This document describes an intermediate representation format for uFork modules. It encodes an abstract syntax tree (AST) that describes the logical structure of a uFork module. Symbolic named-references abstract away specific quad-memory addresses, allowing the linker/loader to layout the memory image however it sees fit. Module dependencies are loaded recursively. Symbolic names designate references to values from imported modules. Only exported symbols are visible outside of a module.
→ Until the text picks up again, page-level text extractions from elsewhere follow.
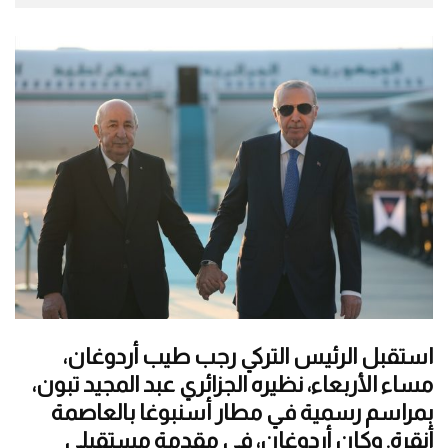
استقبل الرئيس التركي رجب طيب أردوغان،
مساء الأربعاء، نظيره الجزائري عبد المجيد تبون،
بمراسم رسمية في مطار أسنبوغا بالعاصمة
أنقرة. وكان أردوغان، في مقدمة مستقبلي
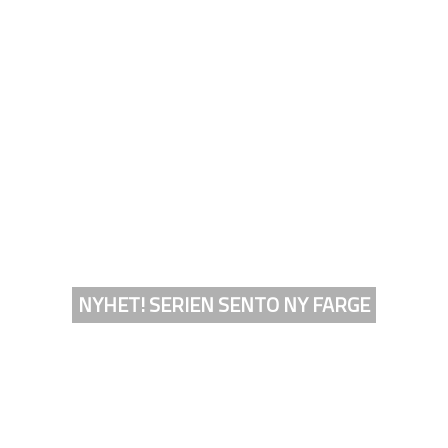
NYHET! SERIEN SENTO NY FARGE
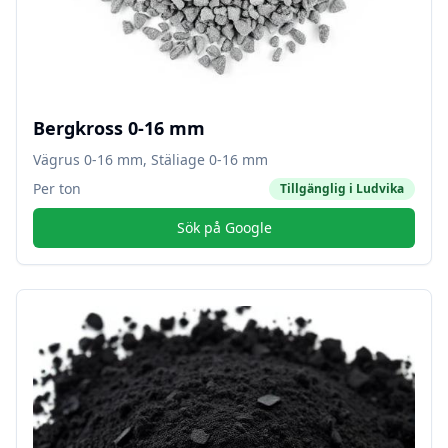
Bergkross 0-16 mm
Vägrus 0-16 mm, Stäliage 0-16 mm
Per ton
Tillgänglig i
Ludvika
Sök på Google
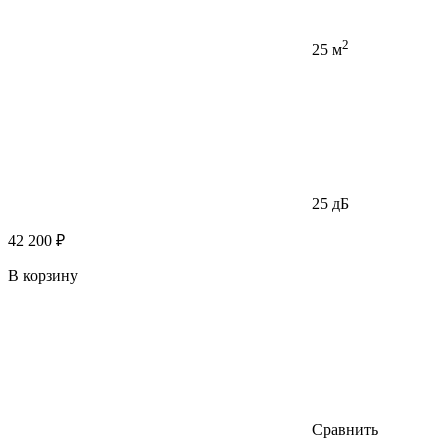
2
25 м
25 дБ
42 200 ₽
В корзину
Сравнить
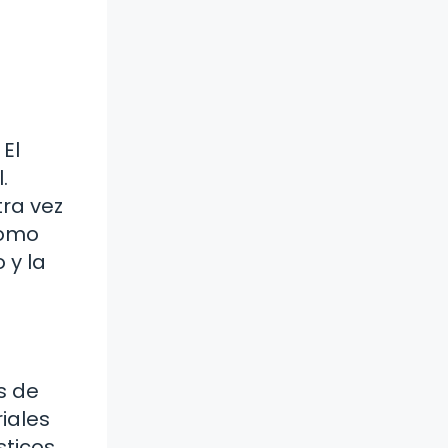
El
.
tra vez
como
 y la
s de
iales
sticos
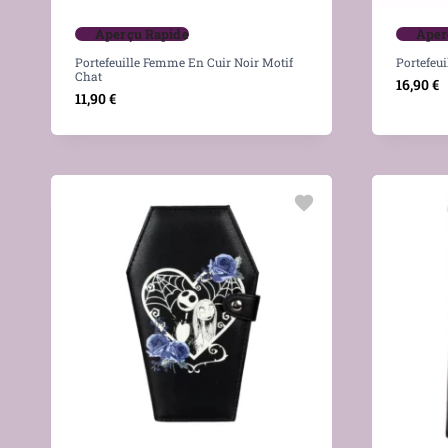
Aperçu Rapide
Aper
Portefeuille Femme En Cuir Noir Motif
Portefeui
Chat
16,90
€
11,90
€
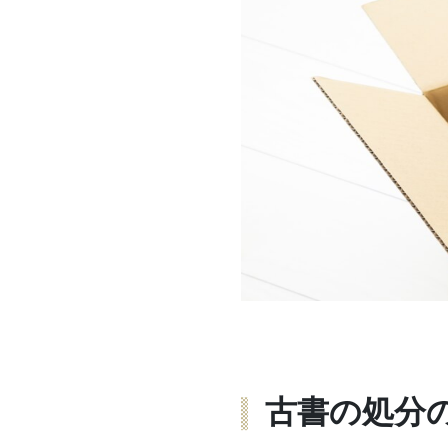
古書の処分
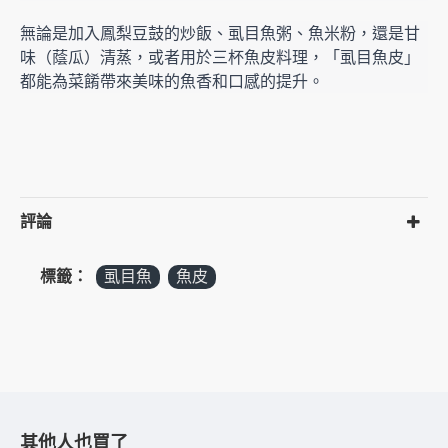
無論是加入鳳梨豆鼓的炒飯、虱目魚粥、魚米粉，還是甘
味（蔭瓜）清蒸，或者用於三杯魚皮料理，「虱目魚皮」
都能為菜餚帶來美味的魚香和口感的提升。
評論
標籤：
虱目魚
魚皮
其他人也買了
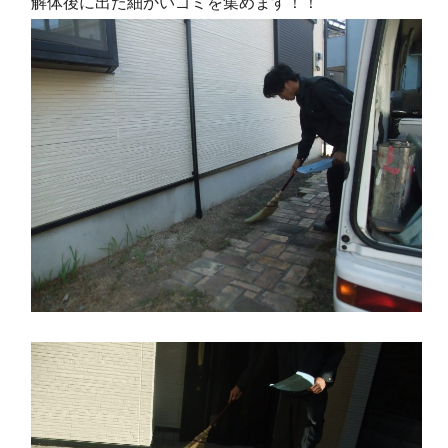
解体後に出た細かいゴミを集めます！！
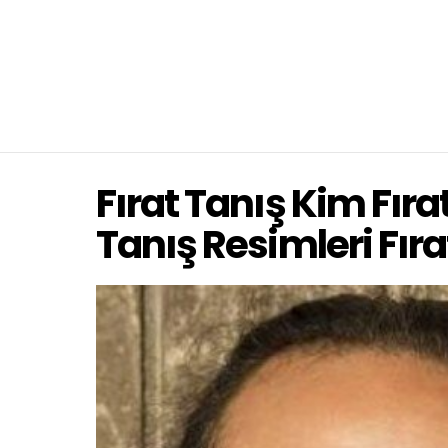
Fırat Tanış Kim Fıra
Tanış Resimleri Fıra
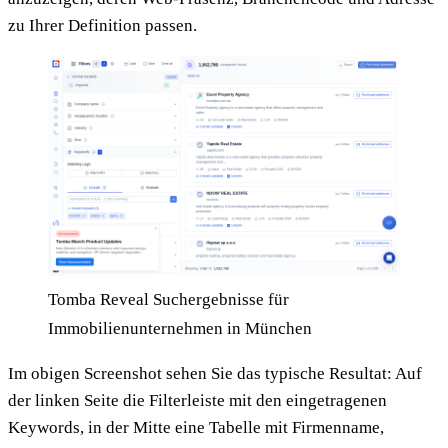
zu Ihrer Definition passen.
Tomba Reveal Suchergebnisse für
Immobilienunternehmen in München
Im obigen Screenshot sehen Sie das typische Resultat: Auf
der linken Seite die Filterleiste mit den eingetragenen
Keywords, in der Mitte eine Tabelle mit Firmenname,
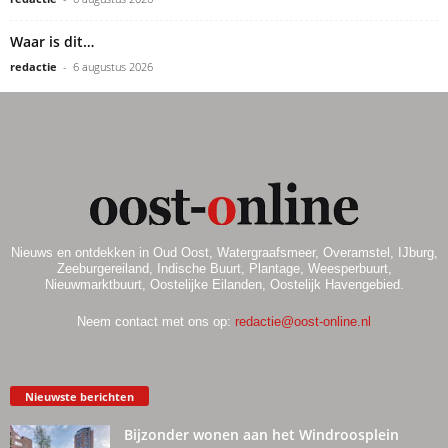
Waar is dit…
redactie
-
6 augustus 2026
Nieuws en ontdekken in Oud Oost, Watergraafsmeer, Overamstel, IJburg,
Zeeburgereiland, Indische Buurt, Plantage, Weesperbuurt,
Nieuwmarktbuurt, Oostelijke Eilanden, Oostelijk Havengebied.
Neem contact met ons op:
redactie@oost-online.nl
Nieuwste berichten
Bijzonder wonen aan het Windroosplein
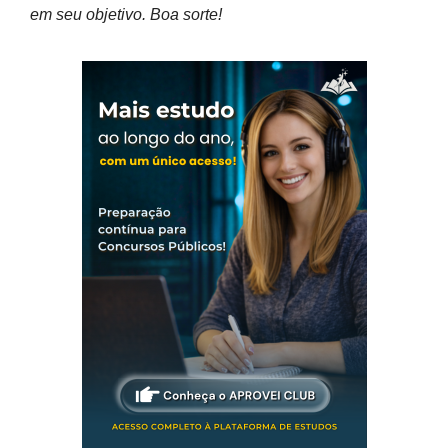
em seu objetivo. Boa sorte!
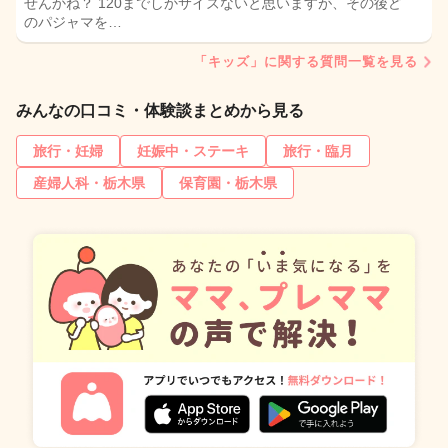
せんかね？ 120までしかサイズないと思いますが、その後ど
のパジャマを…
「キッズ」に関する質問一覧を見る
みんなの口コミ・体験談まとめから見る
旅行・妊婦
妊娠中・ステーキ
旅行・臨月
産婦人科・栃木県
保育園・栃木県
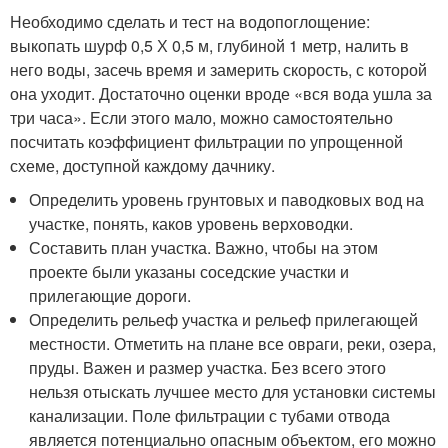
Необходимо сделать и тест на водопоглощение:
выкопать шурф 0,5 Х 0,5 м, глубиной 1 метр, налить в
него воды, засечь время и замерить скорость, с которой
она уходит. Достаточно оценки вроде «вся вода ушла за
три часа». Если этого мало, можно самостоятельно
посчитать коэффициент фильтрации по упрощенной
схеме, доступной каждому дачнику.
Определить уровень грунтовых и паводковых вод на
участке, понять, каков уровень верховодки.
Составить план участка. Важно, чтобы на этом
проекте были указаны соседские участки и
прилегающие дороги.
Определить рельеф участка и рельеф прилегающей
местности. Отметить на плане все овраги, реки, озера,
пруды. Важен и размер участка. Без всего этого
нельзя отыскать лучшее место для установки системы
канализации. Поле фильтрации с тубами отвода
является потенциально опасным объектом, его можно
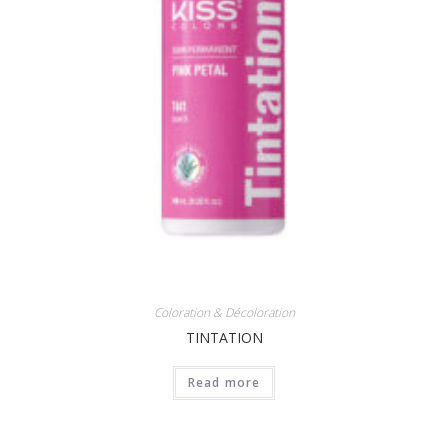
Coloration & Décoloration
TINTATION
Read more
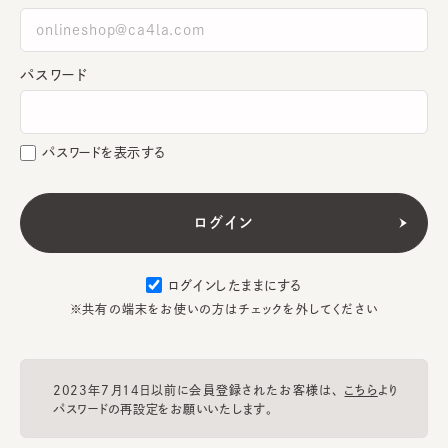
パスワード
パスワードを表示する
ログインしたままにする
※共有の端末をお使いの方はチェックを外してください
2023年7月14日以前に会員登録されたお客様は、
こちら
より
パスワードの再設定をお願いいたします。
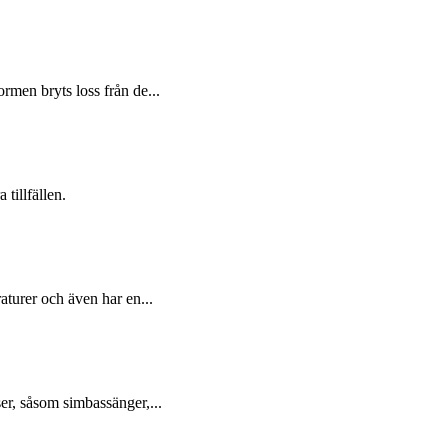
men bryts loss från de...
tillfällen.
aturer och även har en...
er, såsom simbassänger,...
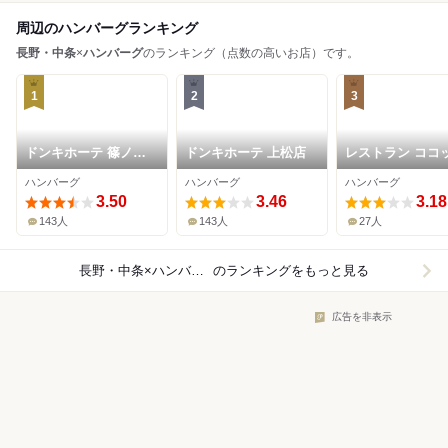
周辺のハンバーグランキング
長野・中条
×
ハンバーグ
のランキング（点数の高いお店）です。
1
2
3
ドンキホーテ 篠ノ井
ドンキホーテ 上松店
レストラン ココ
バイパス店
ハンバーグ
ハンバーグ
ハンバーグ
3.50
3.46
3.18
143人
143人
27人
長野・中条×ハンバーグ
のランキングをもっと見る
広告を非表示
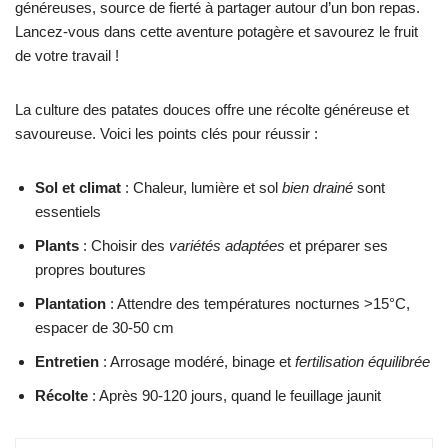
généreuses, source de fierté à partager autour d’un bon repas.
Lancez-vous dans cette aventure potagère et savourez le fruit
de votre travail !
La culture des patates douces offre une récolte généreuse et
savoureuse. Voici les points clés pour réussir :
Sol et climat
: Chaleur, lumière et sol
bien drainé
sont
essentiels
Plants
: Choisir des
variétés adaptées
et préparer ses
propres boutures
Plantation
: Attendre des températures nocturnes >15°C,
espacer de 30-50 cm
Entretien
: Arrosage modéré, binage et
fertilisation équilibrée
Récolte
: Après 90-120 jours, quand le feuillage jaunit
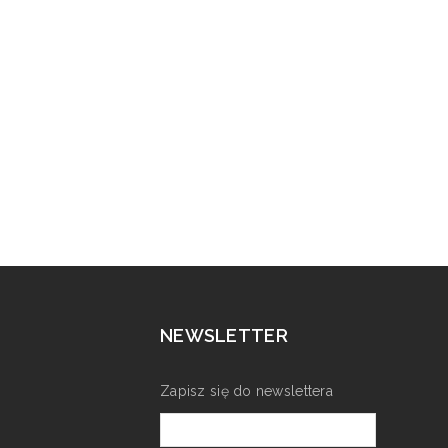
NEWSLETTER
Zapisz się do newslettera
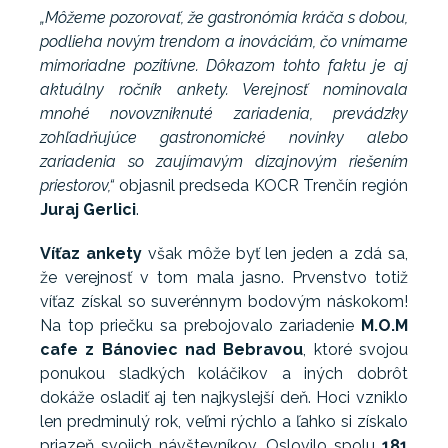
„Môžeme pozorovať, že gastronómia kráča s dobou,
podlieha novým trendom a inováciám, čo vnímame
mimoriadne pozitívne. Dôkazom tohto faktu je aj
aktuálny ročník ankety. Verejnosť nominovala
mnohé novovzniknuté zariadenia, prevádzky
zohľadňujúce gastronomické novinky alebo
zariadenia so zaujímavým dizajnovým riešením
priestorov,“
objasnil predseda KOCR Trenčín región
Juraj Gerlici
.
Víťaz ankety
však môže byť len jeden a zdá sa,
že verejnosť v tom mala jasno. Prvenstvo totiž
víťaz získal so suverénnym bodovým náskokom!
Na top priečku sa prebojovalo zariadenie
M.O.M
cafe z Bánoviec nad Bebravou
, ktoré svojou
ponukou sladkých koláčikov a iných dobrôt
dokáže osladiť aj ten najkyslejší deň. Hoci vzniklo
len predminulý rok, veľmi rýchlo a ľahko si získalo
priazeň svojich návštevníkov. Oslovilo spolu
181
Each CRLF object describes a single module.
The top-level ast
is a module object.
{
"lang": "uFork",
"ast": <module>
}
A module describes its imports, its definitions, and its exports.
{
"kind": "module",
"import": {
<name>: <src>,
<name>: <src>,
...
},
"define": {
<name>: <value>,
<name>: <value>,
...
},
"export": [
<name>,
<name>,
...
]
}
Each import consists of a name and src string. The import's name is private to the module, and can be any string whatsoever. The src tells the loader where to find the module. The format of src strings depends on the system.
Each definition consists of a name and a value. The name can be any string. The value is a literal, fixnum, type, pair, dict, instr, or ref.
Definitions are private by default. Only definitions whose names are included in
the export
array will be accessible by other modules.
In the following example, URLs and relative paths are used as src strings. The
apple
definition remains private whereas the orange
definition is
exported.
{
"kind": "module",
"import": {
"std": "https://ufork.org/lib/std.json",
"pear": "./pear.json"
},
"define": {
"apple": ...,
"orange": ...
},
"export": [
"orange"
]
}
Anywhere a value is expected, a ref may be provided instead. A ref refers to a value by name.
{
"kind": "ref",
"module": <name>,
"name": <name>
}
If the module
property is specified, the ref refers to an imported value.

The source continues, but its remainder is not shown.